Prevenção de incêndios faz parte de ações da Semman Um dos objetivos desses projetos é a prevenção de incêndios e queimadas, como o que atingiu o Parque Natural Municipal Vale do Mulembá, vizinho do Parque Tabuazeiro, em Vitória. O incêndio aconteceu no dia 4 de outubro e durou cerca de três horas e meia. De acordo com o Relatório de Ocorrência de Incêndio (ROI), que é um documento de monitoramento da Semmam, a área afetada foi cerca de 6.800m². O laudo com as informações conclusivas sobre as causas do incêndio, ainda não foi emitido pelo Corpo de Bombeiros Militar do Estado do Espírito Santo (CBMES), que atuou no local em conjunto com a equipe de brigadistas dos parques naturais. Segundo a Coordenação Administrativa de Unidades de Conservação de Vitória, entre os anos 2017 e 2018, foram registrados seis incêndios em reservas ambientais do município.

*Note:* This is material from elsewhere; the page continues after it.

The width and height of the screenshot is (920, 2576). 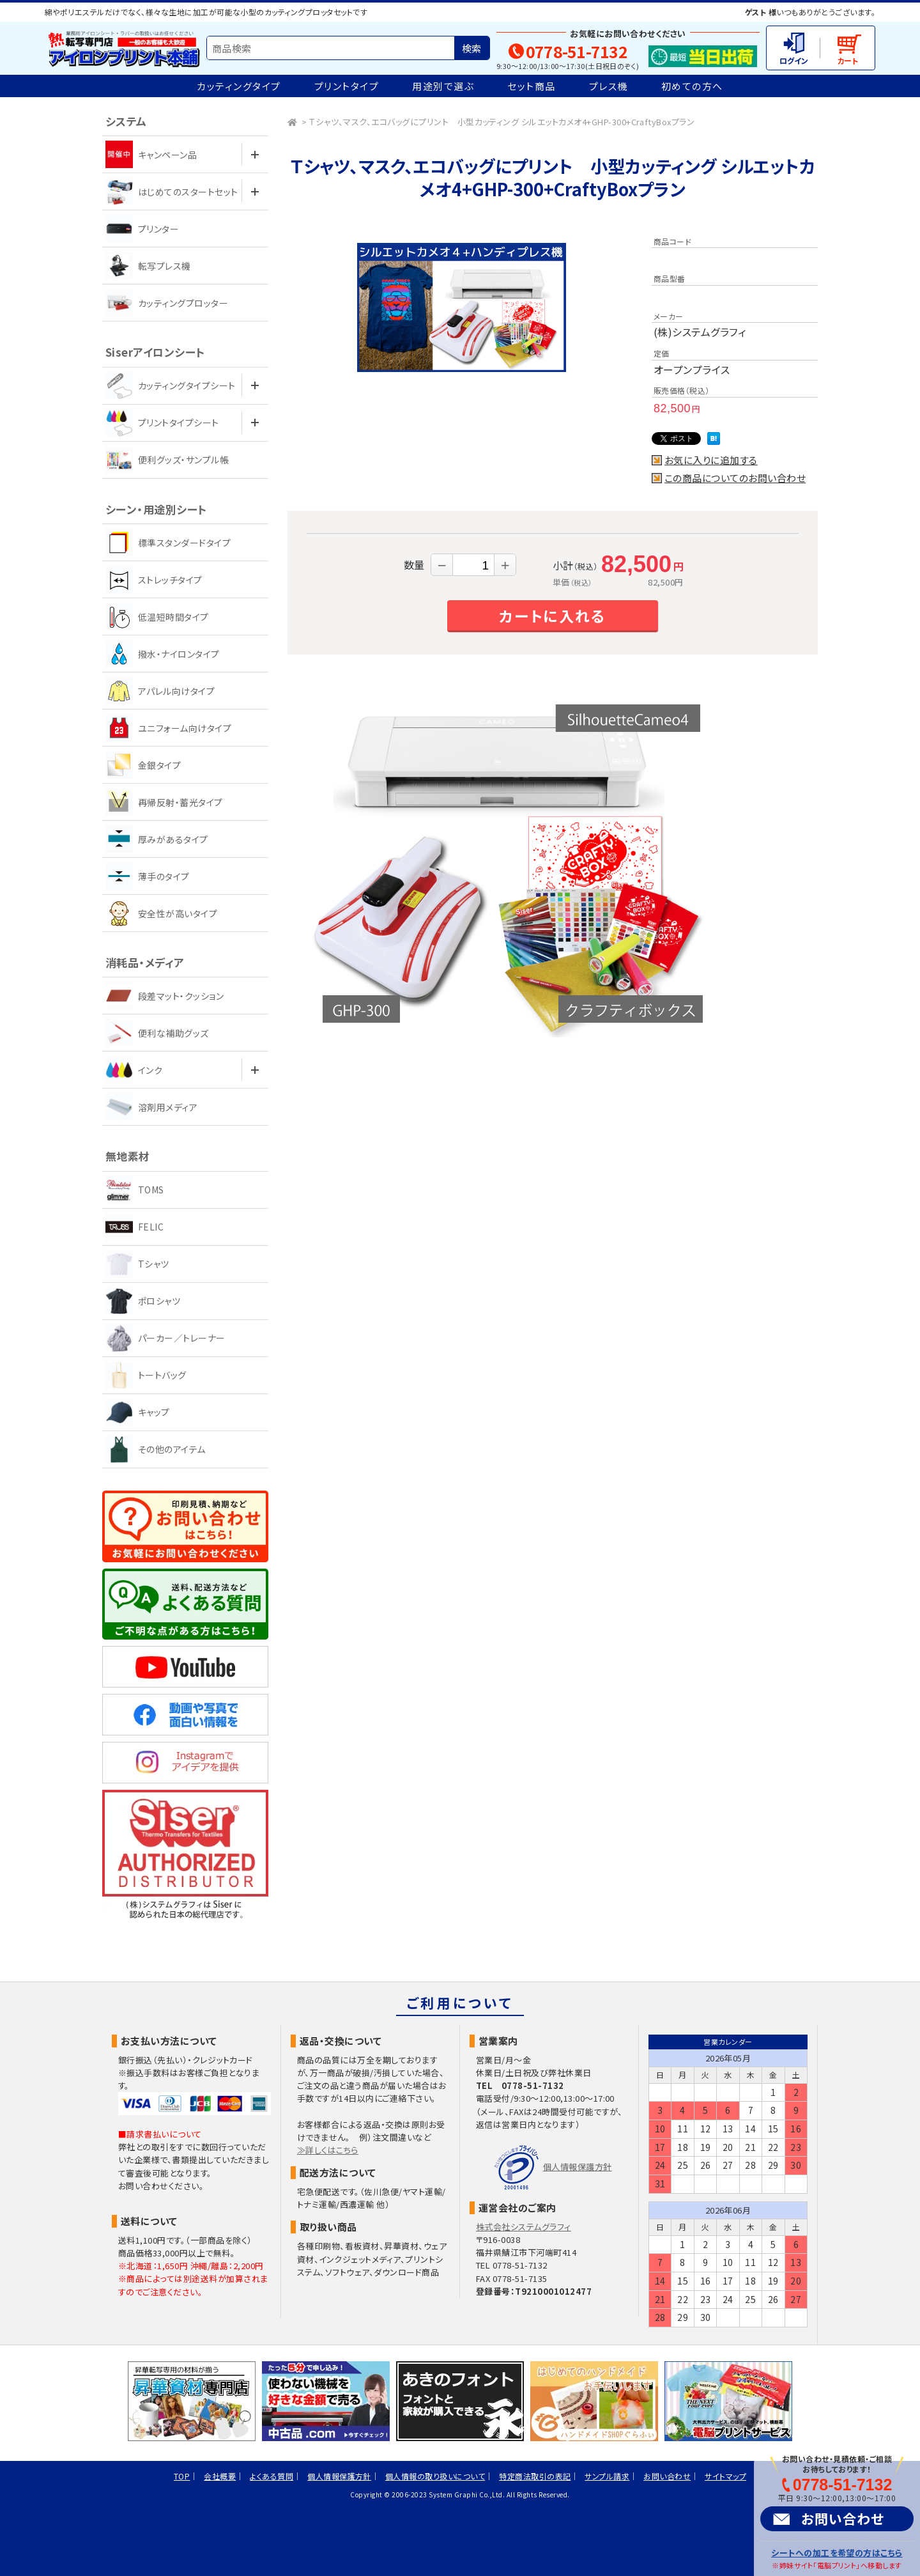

Saiba quais são as reservas ambientais de Vitória: - Área de Proteção Ambiental Baía das Tartarugas - Estação Ecológica Municipal Ilha do Lameirão - Parque Nat. Munic. Dom Luis Gonzaga - Fernandes(Baía Noroeste) - Parque Estadual Fonte Grande - Parque Nat. Munic. Gruta da Onça - Parque Nat. Munic. Tabuazeiro - Parque Nat. Munic. Vale do Mulembá - Parque Nat. Munic. Pedra dos Olhos - Parque Nat. Munic. Von Schilgen - Refúgio da Vida Silvestre Munic. André Ruschi - Refúgio da Vida Silvestre Munic. da Mata Paludosa - Reserva Ecológica Mata de Goiabeiras - Reserva Ecológica Morro do Itapenambi - Reserva Ecológica Munic. das Ilhas de Trindade e Martim Vaz - Reserva Ecológica Restinga de Camburi - Reserva Ecológica São José - Área de Proteção Ambiental do Maciço Central
Parque Refúgio da Vida Silvestre Munic. da Mata Paludosa. Em Vitória, existem projetos de educação ambiental em sete parques naturais.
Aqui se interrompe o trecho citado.